_Problem requirements_
Take from the records below each line that holds "card".

───

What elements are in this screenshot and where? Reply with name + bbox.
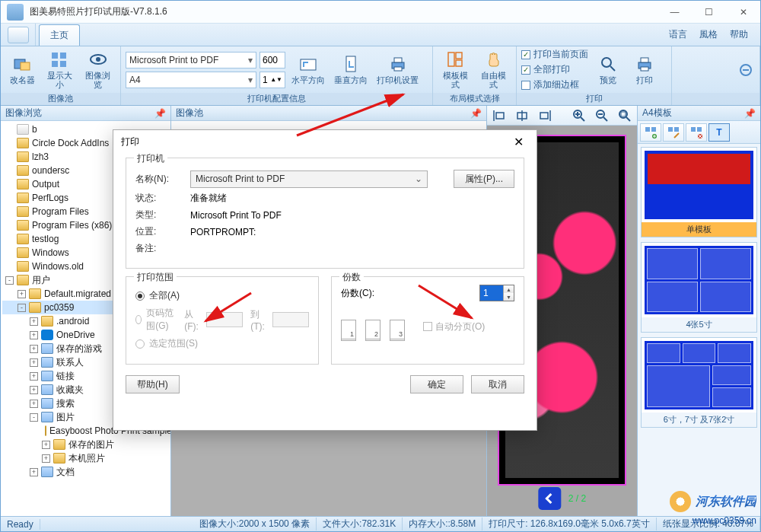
print-button[interactable]: 打印 — [628, 49, 661, 91]
dlg-location: PORTPROMPT: — [190, 227, 256, 237]
menu-language[interactable]: 语言 — [669, 28, 687, 41]
svg-rect-3 — [60, 53, 66, 59]
chk-border[interactable]: 添加细边框 — [521, 78, 588, 91]
pin-icon[interactable]: 📌 — [744, 108, 756, 119]
tree-item[interactable]: +文档 — [2, 465, 169, 479]
menu-help[interactable]: 帮助 — [730, 28, 748, 41]
dlg-properties-button[interactable]: 属性(P)... — [454, 170, 514, 188]
svg-text:T: T — [716, 127, 722, 138]
dpi-input[interactable]: 600 — [260, 52, 285, 68]
collapse-ribbon-icon[interactable] — [740, 64, 752, 76]
expander-icon[interactable]: + — [30, 372, 38, 381]
menubar: 主页 语言 風格 帮助 — [1, 24, 760, 46]
zoom-fit-button[interactable] — [616, 107, 634, 124]
expander-icon[interactable]: + — [30, 386, 38, 394]
expander-icon[interactable]: + — [30, 345, 38, 353]
ribbon: 改名器 显示大小 图像浏览 图像池 Microsoft Print to PDF… — [1, 46, 760, 106]
svg-rect-34 — [697, 127, 702, 132]
window-title: 图美易特照片打印试用版-V7.8.1.6 — [30, 5, 658, 18]
expander-icon[interactable]: + — [30, 331, 38, 339]
browse-button[interactable]: 图像浏览 — [81, 49, 116, 91]
orient-horizontal-button[interactable]: 水平方向 — [288, 49, 328, 91]
svg-rect-28 — [645, 127, 650, 132]
svg-line-22 — [581, 117, 584, 121]
menu-style[interactable]: 風格 — [699, 28, 718, 41]
dialog-title: 打印 — [121, 135, 139, 148]
zoom-out-button[interactable] — [593, 107, 611, 124]
spin-down-icon[interactable]: ▼ — [503, 293, 514, 301]
expander-icon[interactable]: + — [18, 290, 26, 298]
folder-icon — [29, 288, 41, 299]
dlg-cancel-button[interactable]: 取消 — [471, 375, 524, 393]
chk-current-page[interactable]: ✓打印当前页面 — [521, 48, 588, 61]
dlg-ok-button[interactable]: 确定 — [410, 375, 463, 393]
group-print-label: 打印 — [517, 93, 671, 105]
pool-pane-title: 图像池 — [176, 107, 203, 119]
align-right-button[interactable] — [536, 107, 554, 124]
tab-home[interactable]: 主页 — [39, 24, 80, 46]
align-left-button[interactable] — [490, 107, 508, 124]
tpl-del-button[interactable] — [686, 123, 707, 142]
portrait-icon — [340, 54, 361, 74]
folder-icon — [41, 412, 53, 422]
svg-rect-2 — [52, 53, 58, 59]
expander-icon[interactable]: + — [30, 468, 38, 476]
dlg-help-button[interactable]: 帮助(H) — [126, 375, 180, 393]
free-mode-button[interactable]: 自由模式 — [476, 49, 512, 91]
dialog-close-button[interactable]: ✕ — [508, 133, 529, 150]
folder-icon — [41, 384, 53, 395]
renamer-button[interactable]: 改名器 — [5, 49, 39, 91]
quick-access[interactable] — [1, 24, 36, 46]
ribbon-copies-input[interactable]: 1▲▼ — [260, 72, 285, 88]
svg-rect-19 — [641, 58, 648, 62]
tpl-card-single[interactable]: 单模板 — [641, 147, 757, 237]
status-filesize: 文件大小:782.31K — [317, 518, 403, 530]
expander-icon[interactable]: - — [18, 304, 26, 312]
tpl-add-button[interactable] — [640, 123, 661, 142]
expander-icon[interactable]: + — [42, 454, 50, 463]
folder-icon — [41, 330, 53, 340]
showsize-button[interactable]: 显示大小 — [42, 49, 78, 91]
maximize-button[interactable]: ☐ — [692, 2, 726, 23]
pin-icon[interactable]: 📌 — [154, 108, 166, 119]
tree-item[interactable]: +保存的图片 — [2, 438, 169, 451]
copies-input[interactable]: 1▲▼ — [479, 285, 514, 301]
printer-combo[interactable]: Microsoft Print to PDF▾ — [126, 52, 256, 68]
expander-icon[interactable]: + — [30, 317, 38, 326]
collate-sheet: 3 — [390, 320, 405, 339]
tpl-card-mixed[interactable]: 6寸，7寸 及7张2寸 — [641, 337, 757, 428]
expander-icon[interactable]: + — [30, 400, 38, 408]
printer-setup-button[interactable]: 打印机设置 — [374, 49, 422, 91]
paper-combo[interactable]: A4▾ — [126, 72, 256, 88]
folder-icon — [41, 371, 53, 381]
close-button[interactable]: ✕ — [726, 2, 760, 23]
checkbox-icon: ✓ — [521, 50, 530, 59]
folder-icon — [17, 234, 29, 244]
expander-icon[interactable]: - — [5, 276, 14, 285]
tree-item[interactable]: +本机照片 — [2, 451, 169, 465]
status-ready: Ready — [1, 519, 40, 530]
svg-rect-29 — [651, 127, 656, 132]
expander-icon[interactable]: + — [30, 358, 38, 367]
minimize-button[interactable]: — — [658, 2, 692, 23]
radio-all[interactable]: 全部(A) — [135, 289, 309, 302]
chk-all[interactable]: ✓全部打印 — [521, 63, 588, 76]
folder-icon — [17, 193, 29, 203]
prev-page-button[interactable] — [538, 487, 561, 510]
folder-icon — [29, 302, 41, 313]
tpl-edit-button[interactable] — [663, 123, 684, 142]
printer-icon — [634, 54, 655, 74]
orient-vertical-button[interactable]: 垂直方向 — [331, 49, 371, 91]
dlg-printer-combo[interactable]: Microsoft Print to PDF⌄ — [190, 170, 428, 188]
preview-button[interactable]: 预览 — [591, 49, 625, 91]
expander-icon[interactable]: - — [30, 413, 38, 422]
expander-icon[interactable]: + — [42, 441, 50, 449]
tpl-text-button[interactable]: T — [708, 123, 730, 142]
tpl-card-4x5[interactable]: 4张5寸 — [641, 242, 757, 333]
svg-rect-32 — [674, 127, 679, 132]
pin-icon[interactable]: 📌 — [470, 108, 482, 119]
zoom-in-button[interactable] — [570, 107, 588, 124]
align-center-button[interactable] — [513, 107, 531, 124]
spin-up-icon[interactable]: ▲ — [503, 285, 514, 293]
template-mode-button[interactable]: 模板模式 — [438, 49, 473, 91]
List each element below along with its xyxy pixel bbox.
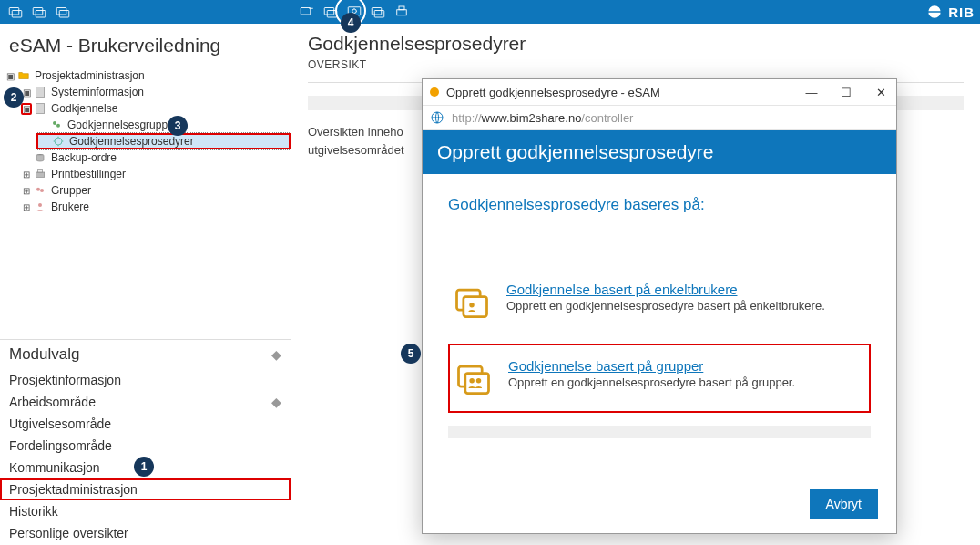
tree-brukere[interactable]: ⊞ Brukere — [20, 199, 291, 215]
svg-rect-6 — [36, 87, 44, 98]
tree-label: Godkjennelse — [51, 102, 117, 115]
tree-grupper[interactable]: ⊞ Grupper — [20, 182, 291, 199]
tree-label: Grupper — [51, 184, 91, 197]
tree-godkjennelse[interactable]: ▣ Godkjennelse — [20, 100, 291, 117]
backup-icon — [33, 150, 47, 165]
tree-backup[interactable]: Backup-ordre — [20, 149, 291, 166]
body-text-start: Oversikten inneho — [308, 125, 403, 139]
step-badge-1: 1 — [134, 457, 154, 477]
tree-systeminfo[interactable]: ▣ Systeminformasjon — [20, 84, 291, 100]
option-description: Opprett en godkjennelsesprosedyre basert… — [508, 375, 795, 389]
url-protocol: http:// — [452, 111, 482, 125]
toolbar-print-icon[interactable] — [392, 2, 412, 22]
tree-print[interactable]: ⊞ Printbestillinger — [20, 166, 291, 182]
svg-point-9 — [56, 124, 60, 128]
step-badge-3: 3 — [168, 116, 188, 136]
step-badge-5: 5 — [401, 344, 421, 364]
minimize-button[interactable]: — — [803, 86, 820, 99]
option-link[interactable]: Godkjennelse basert på grupper — [508, 358, 703, 374]
option-link[interactable]: Godkjennelse basert på enkeltbrukere — [506, 282, 738, 297]
module-release-area[interactable]: Utgivelsesområde — [0, 413, 291, 435]
module-list: Prosjektinformasjon Arbeidsområde◆ Utgiv… — [0, 369, 291, 544]
tree-label: Brukere — [51, 201, 89, 213]
folder-icon — [16, 68, 31, 83]
globe-icon — [430, 110, 444, 125]
toolbar-new-icon[interactable] — [297, 2, 317, 22]
tree-root[interactable]: ▣ Prosjektadministrasjon — [4, 67, 291, 84]
brand-text: RIB — [948, 5, 975, 20]
svg-point-16 — [38, 203, 42, 207]
dialog-titlebar[interactable]: Opprett godkjennelsesprosedyre - eSAM — … — [423, 79, 896, 105]
left-toolbar — [0, 0, 291, 24]
svg-rect-1 — [12, 11, 22, 18]
expand-icon[interactable]: ⊞ — [22, 170, 31, 180]
option-icon — [452, 282, 492, 322]
svg-point-8 — [53, 121, 56, 125]
option-groups[interactable]: Godkjennelse basert på grupper Opprett e… — [448, 344, 871, 413]
svg-rect-19 — [327, 11, 337, 18]
info-icon — [33, 85, 47, 99]
svg-rect-29 — [464, 297, 487, 317]
toolbar-icon-1[interactable] — [5, 2, 26, 22]
svg-rect-2 — [33, 8, 43, 15]
left-panel: eSAM - Brukerveiledning 2 3 ▣ Prosjektad… — [0, 0, 291, 545]
dialog-progress-bar — [448, 426, 871, 438]
toolbar-icon[interactable] — [321, 2, 341, 22]
svg-point-33 — [469, 378, 475, 384]
toolbar-icon-3[interactable] — [53, 2, 73, 22]
svg-point-15 — [40, 189, 44, 192]
svg-rect-17 — [301, 8, 311, 15]
module-personal-views[interactable]: Personlige oversikter — [0, 522, 291, 544]
tree-label: Systeminformasjon — [51, 86, 144, 98]
svg-rect-0 — [9, 8, 19, 15]
option-single-users[interactable]: Godkjennelse basert på enkeltbrukere Opp… — [448, 269, 871, 334]
svg-point-14 — [36, 188, 40, 191]
expand-icon[interactable]: ▣ — [5, 71, 15, 81]
groups-icon — [49, 118, 64, 132]
svg-rect-3 — [36, 11, 46, 18]
toolbar-icon-2[interactable] — [29, 2, 49, 22]
tree-approval-procedures[interactable]: Godkjennelsesprosedyrer — [36, 133, 291, 149]
pin-icon[interactable]: ◆ — [271, 347, 281, 362]
chevron-icon: ◆ — [271, 395, 281, 409]
dialog-heading: Opprett godkjennelsesprosedyre — [423, 130, 896, 174]
dialog-address-bar[interactable]: http:// www.bim2share.no /controller — [423, 105, 896, 130]
dialog-favicon — [430, 87, 439, 97]
svg-rect-22 — [372, 8, 382, 15]
group-icon — [33, 183, 47, 198]
tree-label: Backup-ordre — [51, 151, 117, 164]
page-title: eSAM - Brukerveiledning — [0, 24, 291, 66]
module-distribution-area[interactable]: Fordelingsområde — [0, 435, 291, 457]
maximize-button[interactable]: ☐ — [838, 86, 854, 99]
tree-label: Godkjennelsesprosedyrer — [69, 135, 194, 148]
svg-rect-25 — [399, 6, 404, 10]
module-project-info[interactable]: Prosjektinformasjon — [0, 369, 291, 391]
module-communication[interactable]: Kommunikasjon 1 — [0, 457, 291, 478]
tree-label: Printbestillinger — [51, 168, 126, 180]
tree-label: Godkjennelsesgrupper — [67, 118, 178, 131]
step-badge-2: 2 — [4, 87, 24, 108]
module-project-admin[interactable]: Prosjektadministrasjon — [0, 478, 291, 500]
svg-rect-7 — [36, 104, 44, 114]
svg-rect-4 — [56, 8, 66, 15]
left-content: eSAM - Brukerveiledning 2 3 ▣ Prosjektad… — [0, 24, 291, 545]
expand-icon[interactable]: ▣ — [22, 104, 31, 114]
tree-label: Prosjektadministrasjon — [35, 69, 145, 82]
svg-rect-5 — [59, 11, 69, 18]
cancel-button[interactable]: Avbryt — [810, 489, 878, 519]
svg-rect-24 — [397, 10, 407, 15]
tree-approval-groups[interactable]: Godkjennelsesgrupper — [36, 117, 291, 133]
toolbar-icon[interactable] — [368, 2, 388, 22]
module-history[interactable]: Historikk — [0, 500, 291, 522]
module-work-area[interactable]: Arbeidsområde◆ — [0, 391, 291, 413]
close-button[interactable]: ✕ — [873, 86, 889, 99]
step-badge-4: 4 — [341, 13, 361, 33]
rib-logo-icon — [926, 4, 943, 20]
expand-icon[interactable]: ⊞ — [22, 202, 31, 212]
expand-icon[interactable]: ⊞ — [22, 186, 31, 196]
dialog-title: Opprett godkjennelsesprosedyre - eSAM — [446, 86, 660, 99]
svg-point-34 — [476, 378, 482, 384]
create-procedure-dialog: Opprett godkjennelsesprosedyre - eSAM — … — [422, 78, 897, 534]
url-host: www.bim2share.no — [482, 111, 582, 125]
user-icon — [33, 200, 47, 214]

───

_Result below_
tpl-card-single[interactable]: 单模板 — [641, 147, 757, 237]
tpl-card-mixed[interactable]: 6寸，7寸 及7张2寸 — [641, 337, 757, 428]
tpl-card-4x5[interactable]: 4张5寸 — [641, 242, 757, 333]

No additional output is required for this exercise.